On 3/14/10 1:46 PM +0200 Timo Sirainen wrote:
On 14.3.2010, at 5.27, Frank Cusack wrote:
On 3/14/10 4:48 AM +0200 Timo Sirainen wrote:
On 14.3.2010, at 4.40, Frank Cusack wrote:
Just playing devil's advocate since you haven't presented the advantage of async I/O. I don't want to guess at the reasoning, but e.g. I hope you're not planning to return success results before I/O actually completes.
The idea was that a single process could handle tons of connections.
And what's the advantage of that? process-per-client already scales really well, at the expense of more memory. In both Linux and Solaris, the cost of a process context switch is nearly the same as a thread context switch. I don't know about *BSD but I imagine it's similar.

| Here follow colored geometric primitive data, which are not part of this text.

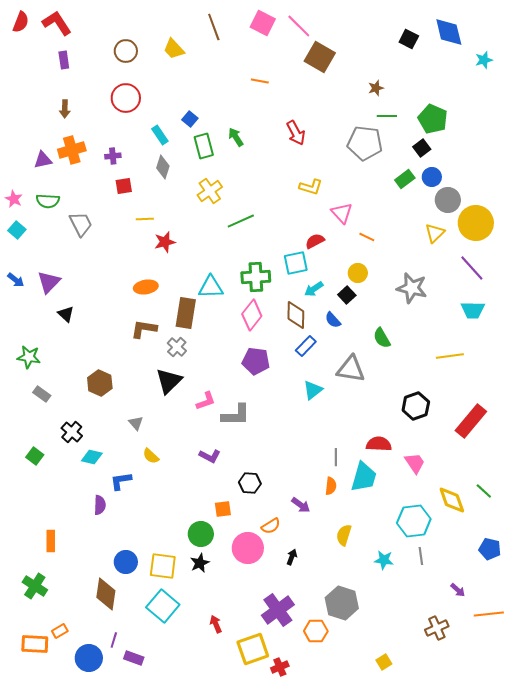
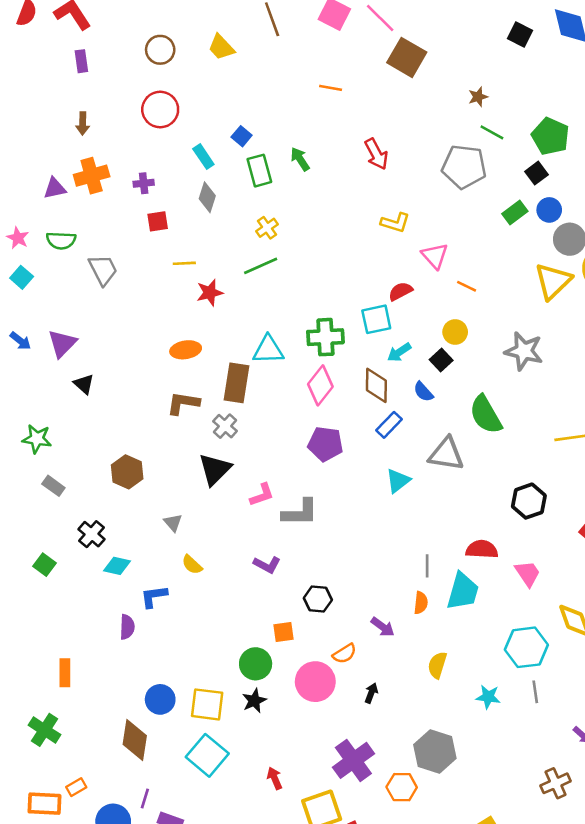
green line: (387, 116) -> (492, 132), turned 30
yellow cross: (210, 191) -> (267, 228), size x0.7
green line: (241, 221) -> (261, 266), moved
yellow triangle: (435, 233) -> (553, 281), size x1.5
green semicircle: (382, 338) -> (486, 415), size x1.5

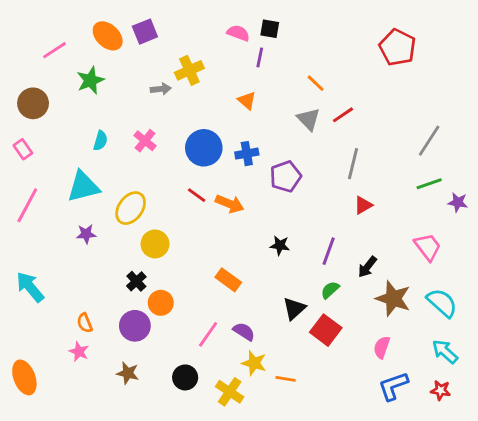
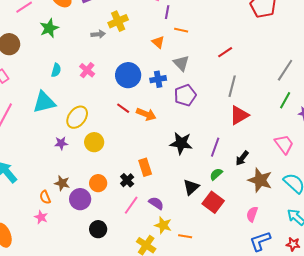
orange line: (316, 83) -> (181, 30), moved, turned -32
gray triangle: (309, 119) -> (181, 63), moved
green line: (429, 184) -> (285, 100), turned -42
red triangle: (363, 205) -> (239, 115), size x1.5
purple star: (86, 234) -> (61, 143), moved
black star: (280, 245) -> (181, 143), size x1.6
orange rectangle: (228, 280) -> (145, 167), turned 36
black cross: (136, 281) -> (127, 180), moved
brown star: (128, 373) -> (62, 183), moved
black circle: (185, 377) -> (98, 229), moved

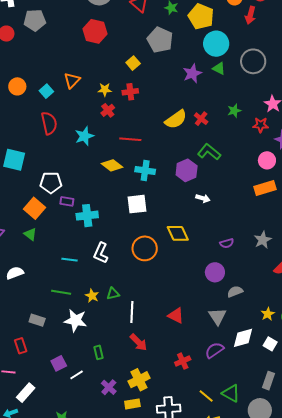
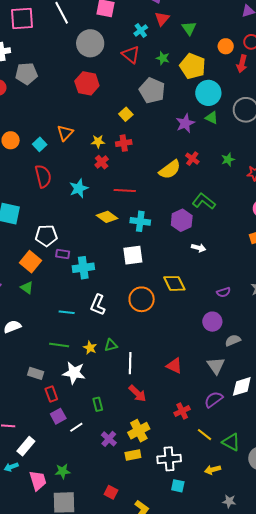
red cross: (201, 119) -> (192, 159), moved
red rectangle: (21, 346) -> (51, 394), moved
yellow line: (206, 396) -> (204, 435), moved

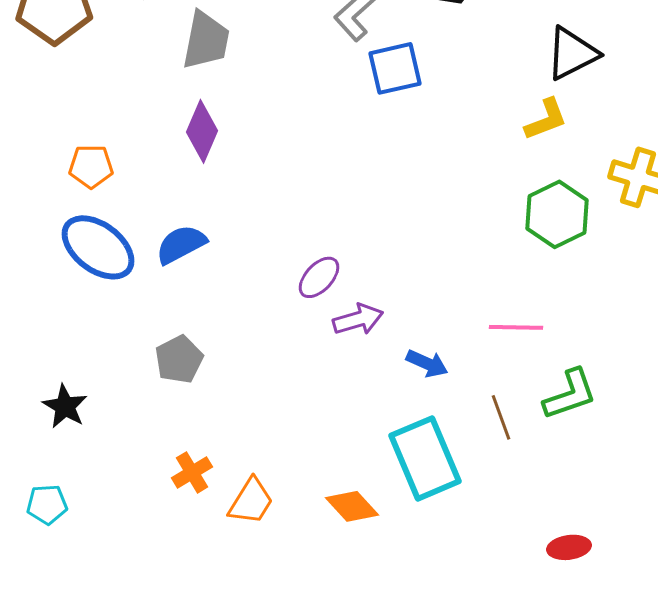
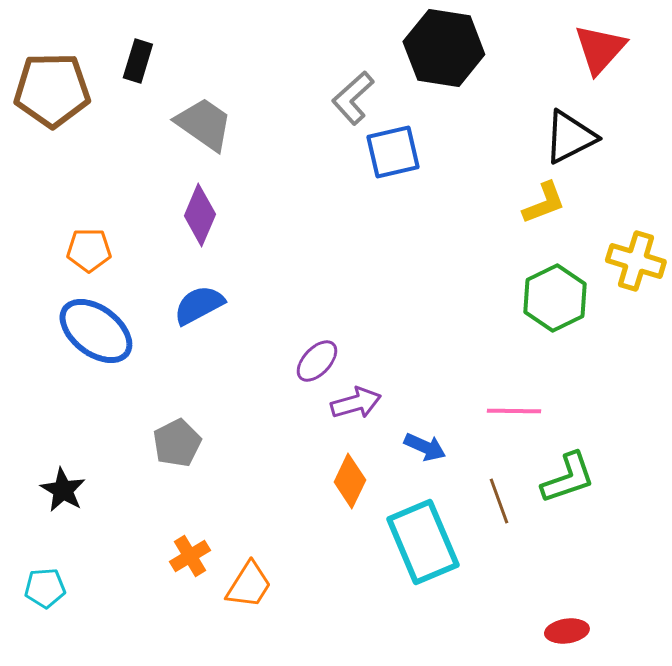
gray trapezoid: (206, 40) -> (204, 124), turned -66
blue semicircle: (181, 244) -> (199, 305), moved
orange diamond: (352, 506) -> (350, 481), moved, turned 68

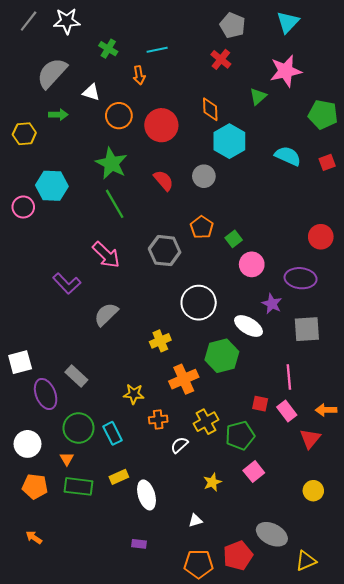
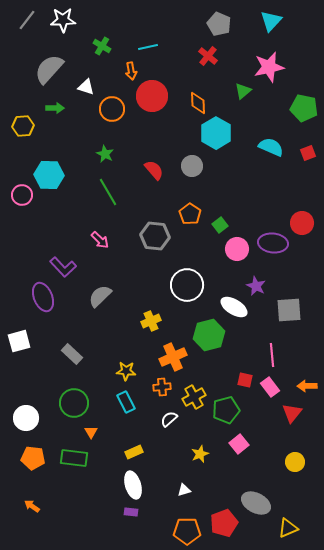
red circle: (161, 125) -> (152, 96), moved
green star: (111, 163) -> (105, 154), size x0.6
pink arrow: (106, 255) -> (100, 240), size x0.7
purple ellipse: (301, 278) -> (273, 243), moved
purple ellipse: (46, 394) -> (43, 297), moved
orange cross: (158, 420) -> (162, 387), moved
cyan rectangle: (112, 433) -> (126, 402), moved
orange triangle: (67, 459) -> (91, 432), moved
yellow rectangle: (119, 477) -> (134, 452), moved
white ellipse: (146, 495) -> (133, 485), moved

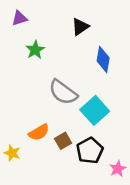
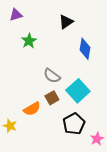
gray semicircle: (63, 92) -> (52, 76), size x0.7
brown square: (63, 141) -> (52, 98), moved

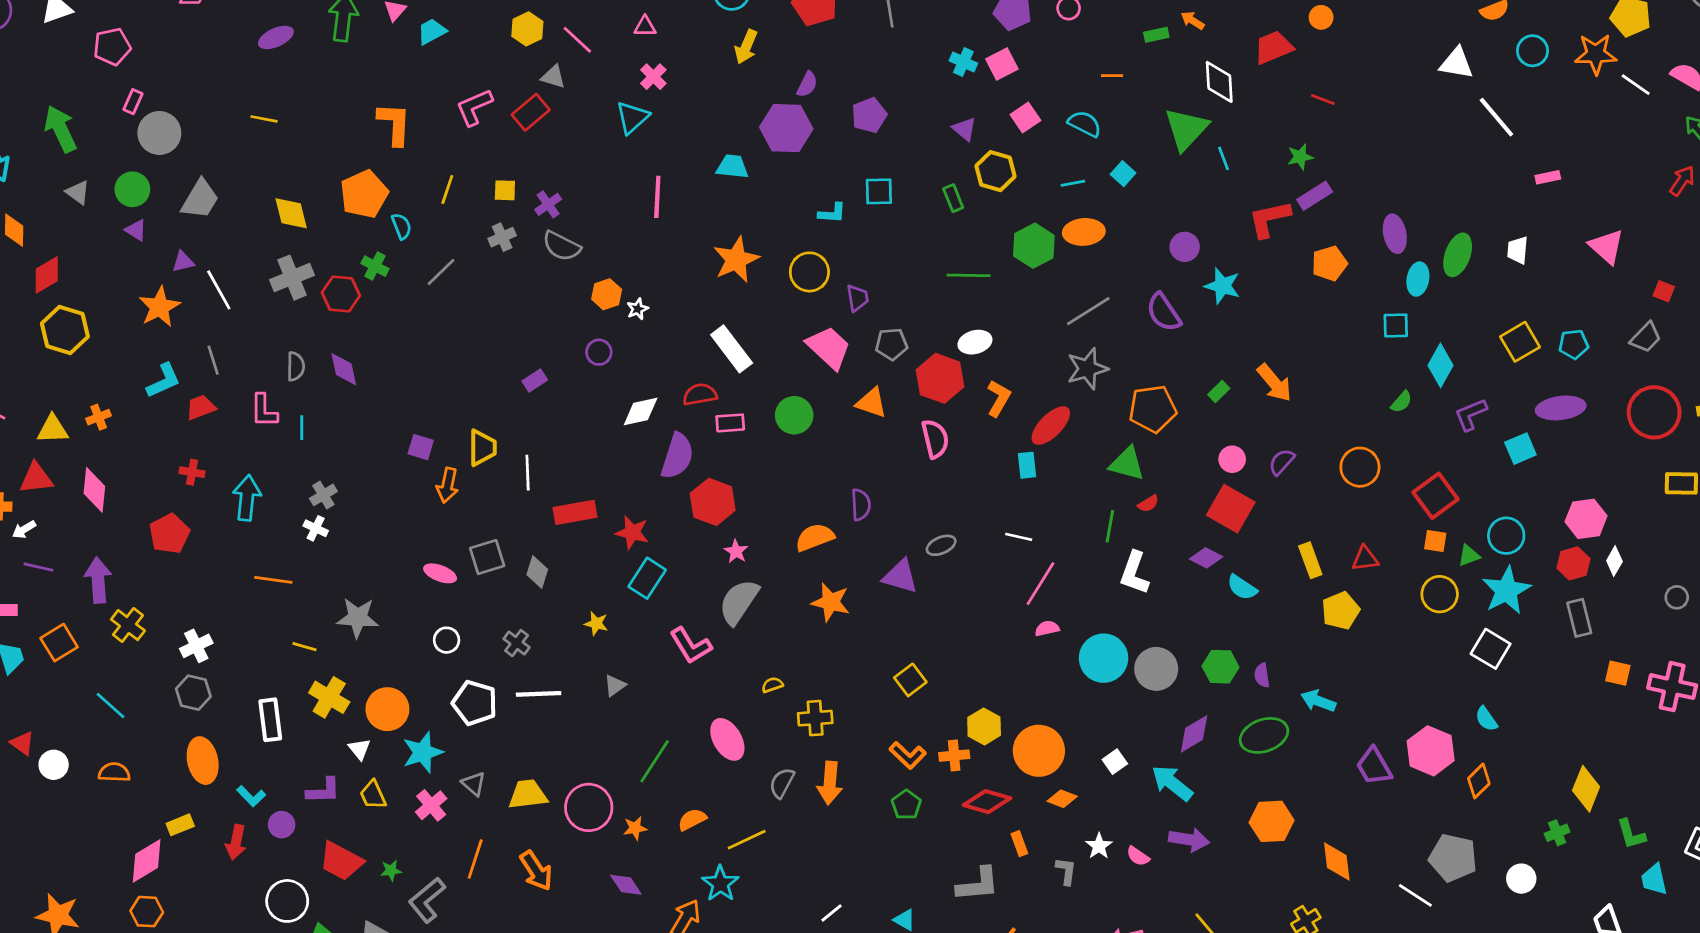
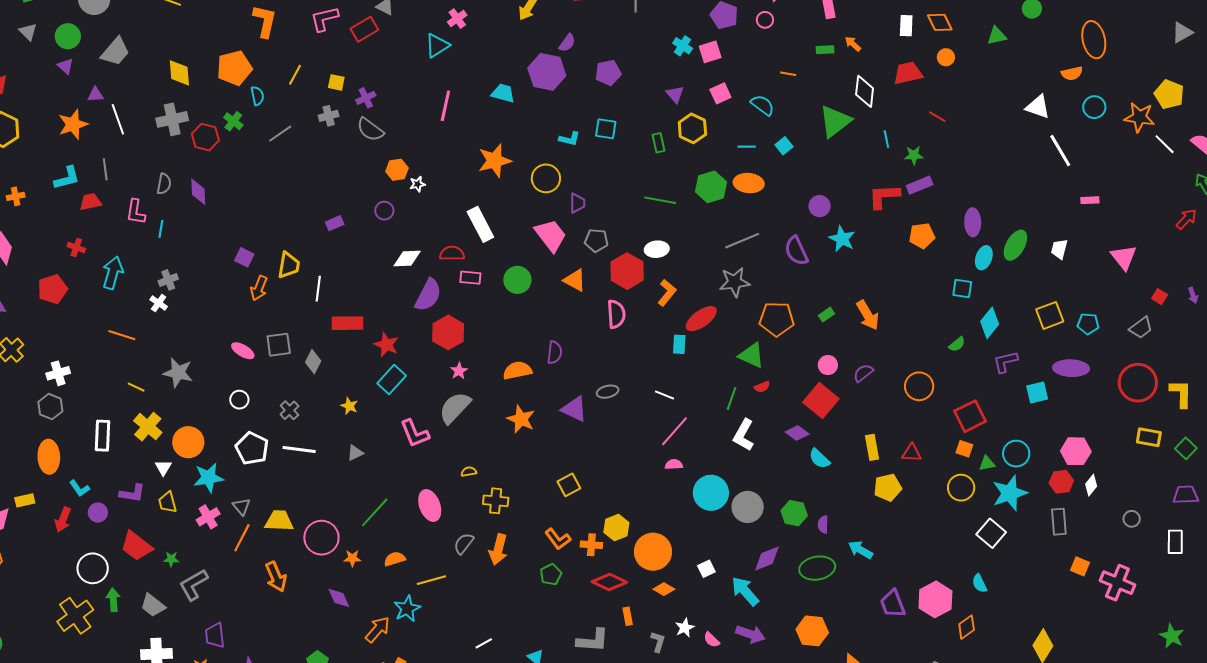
cyan line: (1224, 158) -> (886, 139), moved
orange line: (475, 859) -> (242, 538), moved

Well, you just mentioned the benefits :) Less memory usage, less context switches (of any kind). (You aren't assuming I'd do something like one thread per connection, right? That's not going to happen.)
But as I stated, dovecot is likely to be I/O limited, not CPU or memory limited. Who cares if there is 10% less memory usage when the limit is still I/O? Feel free to trout-slap me (to borrow from Stan) if you expect dovecot to be memory limited.
That's kind of the point. You could have just a few IMAP processes where each can handle hundreds of connections. Currently that's not a very good idea, because a single connection that waits on disk I/O blocks all the other connections in the same process from doing anything.
Or you could have a whole bunch of IMAP processes, one per connection. All you're doing is multiplexing the I/O at a different part of your system. Each connection doesn't share any state or other data with other "related" connections so it doesn't matter how you multiplex the I/O, since any imagined efficiency from AIO/threads isn't going to be realized due to I/O saturation before CPU saturation.
Kernel can only parallelize requests from different processes.
Right, but again so what? Since each connection is a different process, all I/O is parallelized in dovecot's case. It works well because connections aren't related to each other.